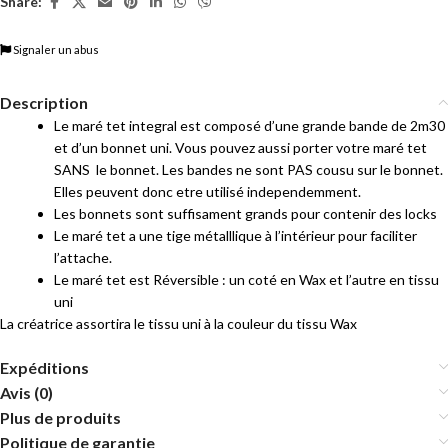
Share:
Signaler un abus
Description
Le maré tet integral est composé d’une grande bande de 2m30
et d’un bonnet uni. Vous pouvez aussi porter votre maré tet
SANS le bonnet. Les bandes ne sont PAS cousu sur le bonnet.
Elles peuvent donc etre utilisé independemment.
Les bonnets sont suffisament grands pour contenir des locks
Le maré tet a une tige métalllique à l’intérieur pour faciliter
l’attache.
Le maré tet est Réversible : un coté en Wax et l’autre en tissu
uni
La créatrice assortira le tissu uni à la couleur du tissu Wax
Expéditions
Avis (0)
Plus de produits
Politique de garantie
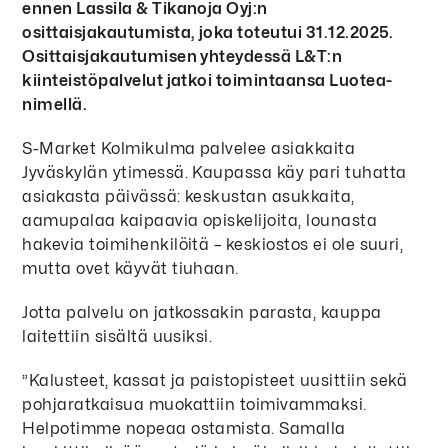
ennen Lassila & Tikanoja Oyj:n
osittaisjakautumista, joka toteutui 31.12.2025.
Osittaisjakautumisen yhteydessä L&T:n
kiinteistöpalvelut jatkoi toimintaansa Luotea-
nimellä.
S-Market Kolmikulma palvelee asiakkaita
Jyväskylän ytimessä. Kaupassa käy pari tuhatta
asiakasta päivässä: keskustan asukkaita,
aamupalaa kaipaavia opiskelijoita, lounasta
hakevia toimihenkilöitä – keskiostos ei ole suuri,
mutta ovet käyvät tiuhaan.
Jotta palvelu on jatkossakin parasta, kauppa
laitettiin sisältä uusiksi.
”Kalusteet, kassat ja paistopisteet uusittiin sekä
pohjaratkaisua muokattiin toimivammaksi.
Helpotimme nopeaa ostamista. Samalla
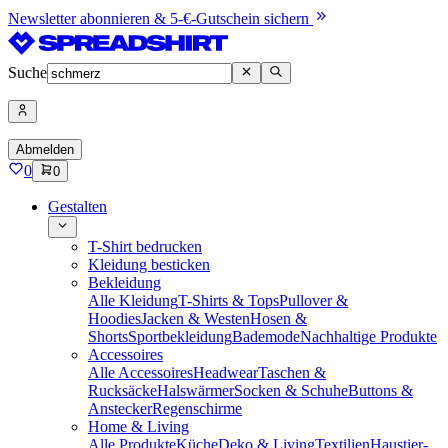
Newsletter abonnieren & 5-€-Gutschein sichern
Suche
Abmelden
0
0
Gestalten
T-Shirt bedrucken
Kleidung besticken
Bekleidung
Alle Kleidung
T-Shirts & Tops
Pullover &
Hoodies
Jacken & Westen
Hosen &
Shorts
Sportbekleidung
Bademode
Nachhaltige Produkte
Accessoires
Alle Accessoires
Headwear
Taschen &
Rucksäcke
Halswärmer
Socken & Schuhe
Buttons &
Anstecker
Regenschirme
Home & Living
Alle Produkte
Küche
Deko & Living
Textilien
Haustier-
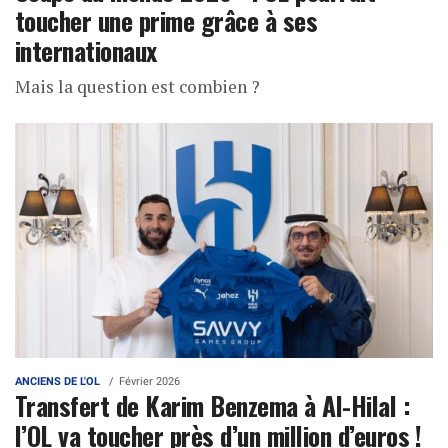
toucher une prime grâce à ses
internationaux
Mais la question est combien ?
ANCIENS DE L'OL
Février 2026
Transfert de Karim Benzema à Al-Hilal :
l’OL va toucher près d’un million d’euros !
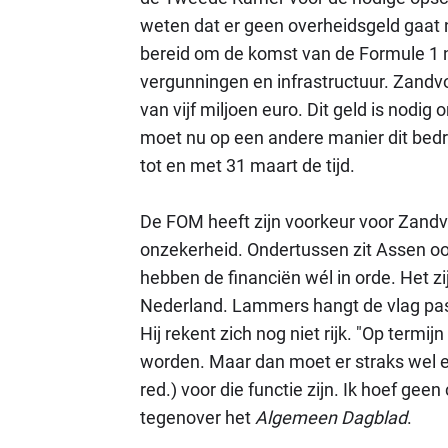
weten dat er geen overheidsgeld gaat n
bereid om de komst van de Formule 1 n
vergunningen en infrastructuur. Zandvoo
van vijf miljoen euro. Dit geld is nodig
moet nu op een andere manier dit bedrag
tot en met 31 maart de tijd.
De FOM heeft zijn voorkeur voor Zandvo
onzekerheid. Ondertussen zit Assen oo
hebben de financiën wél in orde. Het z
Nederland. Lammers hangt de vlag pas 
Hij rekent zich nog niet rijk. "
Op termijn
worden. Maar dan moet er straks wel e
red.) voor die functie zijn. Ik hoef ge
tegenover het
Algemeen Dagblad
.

□ □ □ □ □

* **TO DO**
Word for word, restate the lines above from the one with "Expéditions" through the one with "onzekerheid. Ondertussen zit Assen oo", keeping both ends and dropping the pictures.

* **RESPONSE TO THIS EXERCISE**
Expéditions
Avis (0)
Plus de produits
Politique de garantie
ennen Lassila & Tikanoja Oyj:n
osittaisjakautumista, joka toteutui 31.12.2025.
Osittaisjakautumisen yhteydessä L&T:n
kiinteistöpalvelut jatkoi toimintaansa Luotea-
nimellä.
S-Market Kolmikulma palvelee asiakkaita
Jyväskylän ytimessä. Kaupassa käy pari tuhatta
asiakasta päivässä: keskustan asukkaita,
aamupalaa kaipaavia opiskelijoita, lounasta
hakevia toimihenkilöitä – keskiostos ei ole suuri,
mutta ovet käyvät tiuhaan.
Jotta palvelu on jatkossakin parasta, kauppa
laitettiin sisältä uusiksi.
”Kalusteet, kassat ja paistopisteet uusittiin sekä
pohjaratkaisua muokattiin toimivammaksi.
Helpotimme nopeaa ostamista. Samalla
Newsletter abonnieren & 5-€-Gutschein sichern
Suche
Abmelden
0
0
Gestalten
T-Shirt bedrucken
Kleidung besticken
Bekleidung
Alle Kleidung
T-Shirts & Tops
Pullover &
Hoodies
Jacken & Westen
Hosen &
Shorts
Sportbekleidung
Bademode
Nachhaltige Produkte
Accessoires
Alle Accessoires
Headwear
Taschen &
Rucksäcke
Halswärmer
Socken & Schuhe
Buttons &
Anstecker
Regenschirme
Home & Living
Alle Produkte
Küche
Deko & Living
Textilien
Haustier-
toucher une prime grâce à ses
internationaux
Mais la question est combien ?
ANCIENS DE L'OL
Février 2026
Transfert de Karim Benzema à Al-Hilal :
l’OL va toucher près d’un million d’euros !
weten dat er geen overheidsgeld gaat n
bereid om de komst van de Formule 1 n
vergunningen en infrastructuur. Zandvoo
van vijf miljoen euro. Dit geld is nodig
moet nu op een andere manier dit bedrag
tot en met 31 maart de tijd.
De FOM heeft zijn voorkeur voor Zandvo
onzekerheid. Ondertussen zit Assen oo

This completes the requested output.